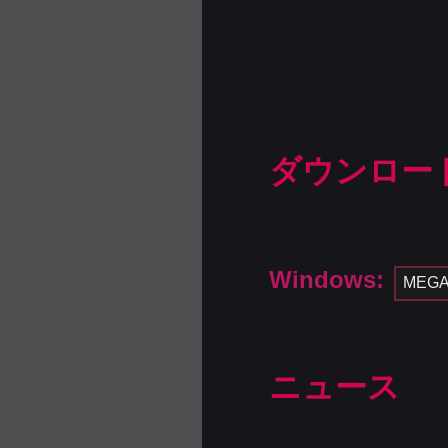
ダウンロー
Windows:
MEG
ニュース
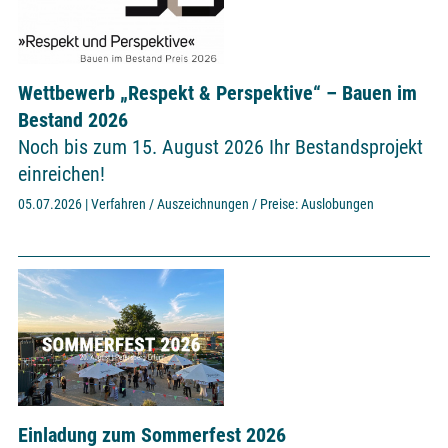
Wettbewerb „Respekt & Perspektive“ – Bauen im
Bestand 2026
Noch bis zum 15. August 2026 Ihr Bestandsprojekt
einreichen!
05.07.2026 | Verfahren / Auszeichnungen / Preise: Auslobungen
Einladung zum Sommerfest 2026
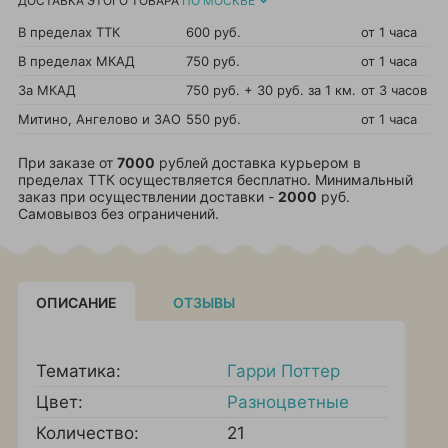
ДОСТАВКА ЭТОГО ТОВАРА
ПО МОСКВЕ
В пределах ТТК
600 руб.
от 1 часа
В пределах МКАД
750 руб.
от 1 часа
За МКАД
750 руб. + 30 руб. за 1 км.
от 3 часов
Митино, Ангелово и ЗАО
550 руб.
от 1 часа
При заказе от
7000
рублей доставка курьером в
пределах ТТК осуществляется бесплатно. Минимальный
заказ при осуществлении доставки -
2000
руб.
Самовывоз без ограничений.
ОПИСАНИЕ
ОТЗЫВЫ
Тематика:
Гарри Поттер
Цвет:
Разноцветные
Количество:
21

□ □ □ □

YOUR ASSIGNMENT >> If a line in the records contains "пределах", report it.

EXERCISE RESPONSE >>
В пределах ТТК
В пределах МКАД
пределах ТТК осуществляется бесплатно. Минимальный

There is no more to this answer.